In: Statistics and Probability
Consider the following study: Researchers recorded the temperatures at The Fashion Mall at Keystone in Indianapolis during 40 random days in November and December 2013, then again in June and July 2014. For these same days, they recorded the mall sales. The correlation coefficient between these variables was -0.884 and it was significant at the 1% level. (Though we do not cover it in our course, the significance of the correlation coefficient can be tested with a t test.) Does this correlation show that colder temperatures cause sales at malls to increase, or is something else the cause? (Hint: Consider the months during which the temperatures were recorded.) Briefly explain your answer using an interpretation of this correlation coefficient.

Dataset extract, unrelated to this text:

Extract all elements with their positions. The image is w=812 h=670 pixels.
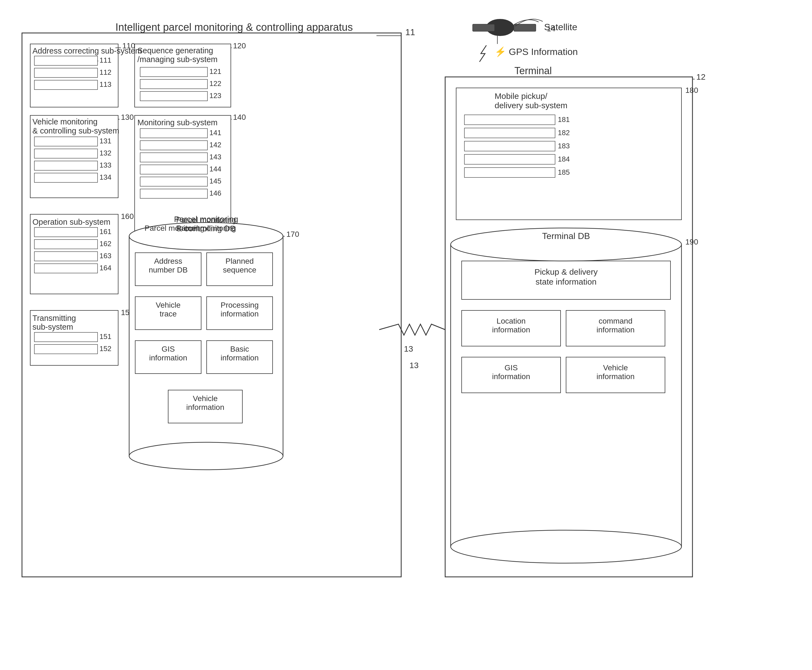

The correlation coefficient between the given two variables temperature and sales at mall is given as -0.884. This means there is a strong negative linear relationship or association exists between the given two variables. This means, when the temperature increases, the sale at mall decreases and when the temperature decreases, the sale at mall increases. This correlation does not exactly show colder temperatures causes sales at malls to increase, although there is a statistical relationship between two variables. We know the concept of correlation and causation. Causation always implies correlation but correlation does not always imply causation. There would be something else cause or you may say that there is some confounding variable which play the role for this correlation. If we see the months November and December, there are more holidays and due to holidays, more peoples came at mall and this fact is responsible for increasing sales. Also, there would be some other confounding variables which are responsible for this correlation.